WORK ORDER -
Among the entries below, how many lines include "Jetzt"? Answer with the number only.

(Transcribed page contents)
*** Begin section ***

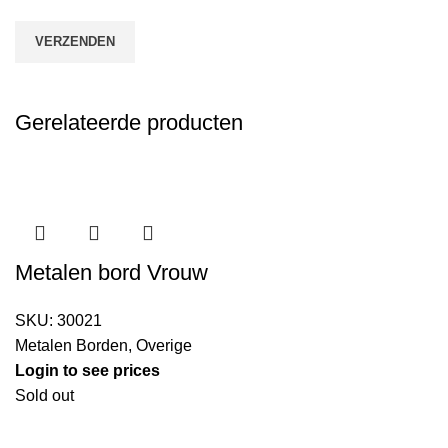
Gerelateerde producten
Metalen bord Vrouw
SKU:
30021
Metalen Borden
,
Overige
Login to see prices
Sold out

*** End section ***
*** Begin section ***

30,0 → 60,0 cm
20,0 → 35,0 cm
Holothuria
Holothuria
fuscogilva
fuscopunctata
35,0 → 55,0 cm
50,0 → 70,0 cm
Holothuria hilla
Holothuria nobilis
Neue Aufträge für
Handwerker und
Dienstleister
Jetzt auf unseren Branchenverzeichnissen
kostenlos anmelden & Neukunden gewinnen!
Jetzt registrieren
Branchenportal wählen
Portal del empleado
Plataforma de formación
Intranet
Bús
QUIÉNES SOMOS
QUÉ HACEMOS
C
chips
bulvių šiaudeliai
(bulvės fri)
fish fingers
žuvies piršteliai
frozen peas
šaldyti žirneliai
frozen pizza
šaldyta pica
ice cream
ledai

*** End section ***

FINISHED TASK -
2